====== Data for review
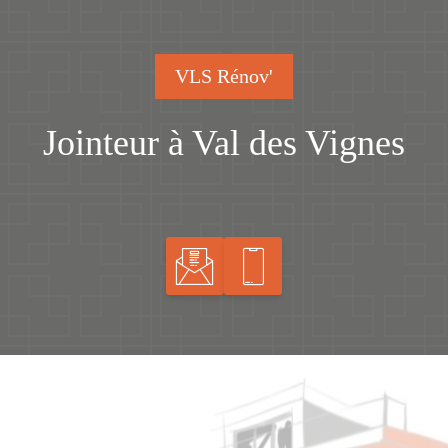
VLS Rénov'
Jointeur à Val des Vignes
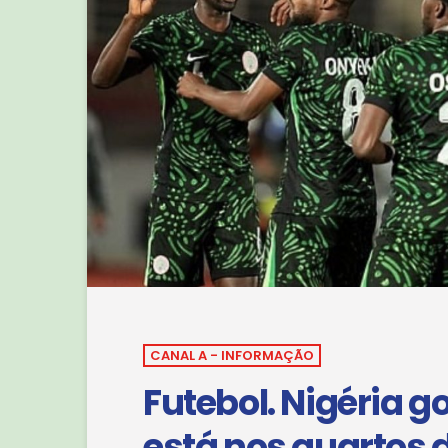
CANAL A - INFORMAÇÃO
Futebol. Nigéria 
está nos quartos d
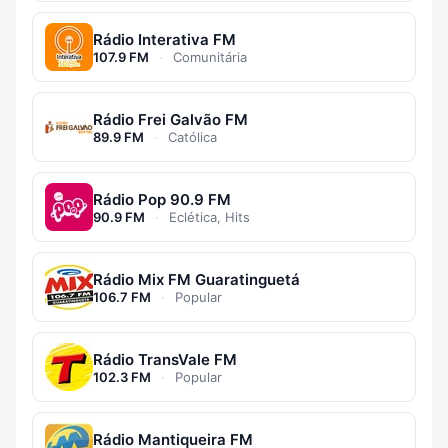
Rádio Interativa FM
107.9 FM
·
Comunitária
Rádio Frei Galvão FM
89.9 FM
·
Católica
Rádio Pop 90.9 FM
90.9 FM
·
Eclética, Hits
Rádio Mix FM Guaratinguetá
106.7 FM
·
Popular
Rádio TransVale FM
102.3 FM
·
Popular
Rádio Mantiqueira FM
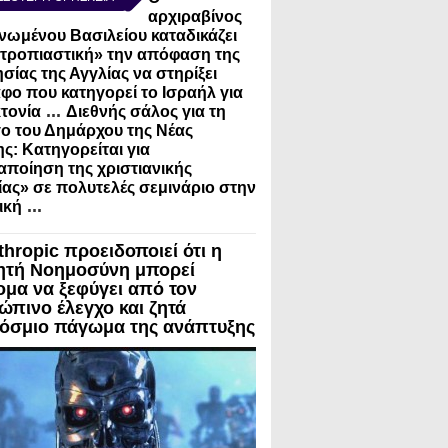
αρχιραβίνος
νωμένου Βασιλείου καταδικάζει
τροπιαστική» την απόφαση της
σίας της Αγγλίας να στηρίξει
φο που κατηγορεί το Ισραήλ για
...
τονία
Διεθνής σάλος για τη
ο του Δημάρχου της Νέας
ς: Κατηγορείται για
ποίηση της χριστιανικής
ίας» σε πολυτελές σεμινάριο στην
...
ική
thropic προειδοποιεί ότι η
ητή Νοημοσύνη μπορεί
ομα να ξεφύγει από τον
ώπινο έλεγχο και ζητά
όσμιο πάγωμα της ανάπτυξης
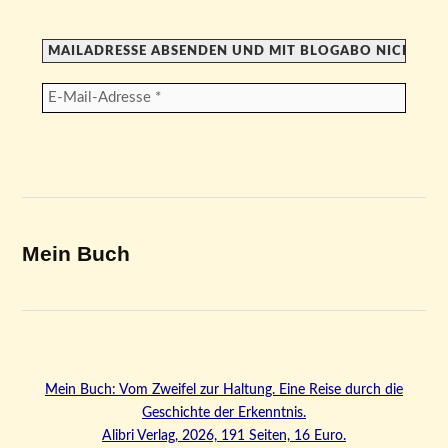
Mein Buch
Mein Buch: Vom Zweifel zur Haltung. Eine Reise durch die
Geschichte der Erkenntnis.
Alibri Verlag, 2026, 191 Seiten, 16 Euro.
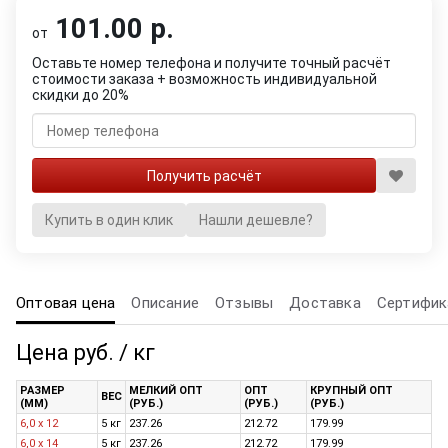
101.00 р.
от
Оставьте номер телефона и получите точный расчёт
стоимости заказа + возможность индивидуальной
скидки до 20%
Купить в один клик
Нашли дешевле?
Оптовая цена
Описание
Отзывы
Доставка
Сертифик
Цена руб. / кг
РАЗМЕР
МЕЛКИЙ ОПТ
ОПТ
КРУПНЫЙ ОПТ
ВЕС
(ММ)
(РУБ.)
(РУБ.)
(РУБ.)
6,0 x 12
5 кг
237.26
212.72
179.99
6,0 x 14
5 кг
237.26
212.72
179.99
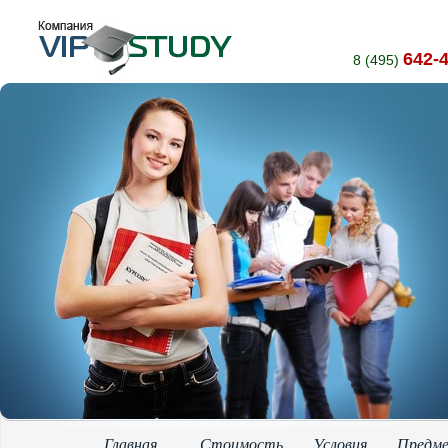
642-
8 (495)
Главная
Стоимость
Условия
Предм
============
Goal of the exercise.
Exclude all pictures and return precisely the lines from the one containing "Оставьте номер телефона" through the closing line of the data.

Solution.
Оставьте номер телефона и получите точный расчёт
стоимости заказа + возможность индивидуальной
скидки до 20%
Купить в один клик
Нашли дешевле?
Оптовая цена
Описание
Отзывы
Доставка
Сертифик
Цена руб. / кг
РАЗМЕР
МЕЛКИЙ ОПТ
ОПТ
КРУПНЫЙ ОПТ
ВЕС
(ММ)
(РУБ.)
(РУБ.)
(РУБ.)
6,0 x 12
5 кг
237.26
212.72
179.99
6,0 x 14
5 кг
237.26
212.72
179.99
642-
8 (495)
Главная
Стоимость
Условия
Предм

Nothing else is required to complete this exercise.